На мостике крейсера помолчали. Потом…
— Повторите, «Графиня». Вас плохо слышно. Повторите.
На экране радара перед первым помощником Дэвидом Гундлахом появилось светлое пятнышко. Другой монитор представил все данные по «Графине Ричмондской», включая подтверждение правильности сигнала транспондера. Первый помощник наклонился к микрофону:
— "Монтерей", это «Куин Мэри». Позвольте мне.
Дэвид Гундлах родился и вырос в чеширском графстве Уиллар, менее чем в пятидесяти милях от Ливерпуля, так что оператор «Графини» был почти земляком.
— "Графиня Ричмондская", это «Куин Мэри II». Насколько я понял, у вас перегрев коренного подшипника карданного вала, и вы ведёте ремонт собственными силами. Так?

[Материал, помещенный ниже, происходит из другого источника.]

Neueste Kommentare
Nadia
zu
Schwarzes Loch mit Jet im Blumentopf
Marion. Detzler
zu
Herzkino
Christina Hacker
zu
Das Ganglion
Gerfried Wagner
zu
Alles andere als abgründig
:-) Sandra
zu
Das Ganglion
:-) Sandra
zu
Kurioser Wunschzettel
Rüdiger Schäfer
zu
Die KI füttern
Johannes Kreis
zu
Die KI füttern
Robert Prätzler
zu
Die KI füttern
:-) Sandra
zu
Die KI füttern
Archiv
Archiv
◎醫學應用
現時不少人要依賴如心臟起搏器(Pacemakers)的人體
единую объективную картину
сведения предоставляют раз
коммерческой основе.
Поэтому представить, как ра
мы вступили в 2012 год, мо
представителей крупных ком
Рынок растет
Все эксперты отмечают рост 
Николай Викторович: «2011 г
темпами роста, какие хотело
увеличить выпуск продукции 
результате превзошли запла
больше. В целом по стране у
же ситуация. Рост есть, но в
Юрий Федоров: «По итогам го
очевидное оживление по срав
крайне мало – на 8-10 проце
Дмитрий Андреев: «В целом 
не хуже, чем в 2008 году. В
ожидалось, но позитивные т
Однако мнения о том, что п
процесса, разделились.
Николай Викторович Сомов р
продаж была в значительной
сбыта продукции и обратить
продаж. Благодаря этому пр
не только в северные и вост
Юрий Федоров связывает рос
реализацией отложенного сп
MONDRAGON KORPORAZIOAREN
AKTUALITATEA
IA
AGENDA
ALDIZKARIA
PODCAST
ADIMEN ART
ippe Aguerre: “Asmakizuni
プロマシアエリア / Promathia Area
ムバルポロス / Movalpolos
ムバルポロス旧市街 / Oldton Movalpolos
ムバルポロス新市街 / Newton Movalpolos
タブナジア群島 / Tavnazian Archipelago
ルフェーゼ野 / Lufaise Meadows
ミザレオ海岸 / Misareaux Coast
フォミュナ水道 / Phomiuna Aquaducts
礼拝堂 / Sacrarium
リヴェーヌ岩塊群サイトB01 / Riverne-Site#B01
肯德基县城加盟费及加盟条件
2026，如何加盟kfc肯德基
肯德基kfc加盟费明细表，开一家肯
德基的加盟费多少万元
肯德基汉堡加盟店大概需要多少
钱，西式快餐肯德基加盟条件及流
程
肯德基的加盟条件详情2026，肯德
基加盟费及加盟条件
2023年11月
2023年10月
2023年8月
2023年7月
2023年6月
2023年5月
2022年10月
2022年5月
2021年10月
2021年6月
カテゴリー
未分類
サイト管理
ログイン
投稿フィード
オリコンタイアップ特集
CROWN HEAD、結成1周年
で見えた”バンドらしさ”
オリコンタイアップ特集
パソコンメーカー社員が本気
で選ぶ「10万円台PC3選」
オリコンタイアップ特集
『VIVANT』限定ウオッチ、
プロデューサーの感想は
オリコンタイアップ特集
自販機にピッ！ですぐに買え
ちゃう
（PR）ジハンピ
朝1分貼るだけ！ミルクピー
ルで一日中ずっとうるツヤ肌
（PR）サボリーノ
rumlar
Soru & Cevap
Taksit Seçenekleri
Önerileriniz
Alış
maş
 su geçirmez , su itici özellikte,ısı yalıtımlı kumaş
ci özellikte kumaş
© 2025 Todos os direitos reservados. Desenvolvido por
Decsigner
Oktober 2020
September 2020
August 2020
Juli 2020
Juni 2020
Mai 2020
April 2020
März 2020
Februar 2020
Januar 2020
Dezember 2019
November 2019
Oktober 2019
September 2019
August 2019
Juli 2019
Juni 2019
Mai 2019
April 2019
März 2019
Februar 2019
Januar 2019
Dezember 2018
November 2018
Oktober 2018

— Точно. Думаю, через часик закончим.
— Сообщите, пожалуйста, ваши данные. Порт регистрации, порт отхода, пункт назначения, груз.
— Зарегистрированы в Ливерпуле. Восемь тысяч тонн. Идём из Явы с шёлком и древесиной. Пункт назначения — Балтимор.
Гундлах пробежал взглядом по строчкам на экране. Информацию предоставили головной офис ливерпульской фирмы «Маккендрик шиппинг», лондонские брокеры Сибарт и Аберкромби и страховая компания Ллойда. Все точно.
— С кем я говорю? — спросил он.
— На мостике капитан Маккендрик. А вы кто?
— Первый помощник капитана Дэвид Гундлах.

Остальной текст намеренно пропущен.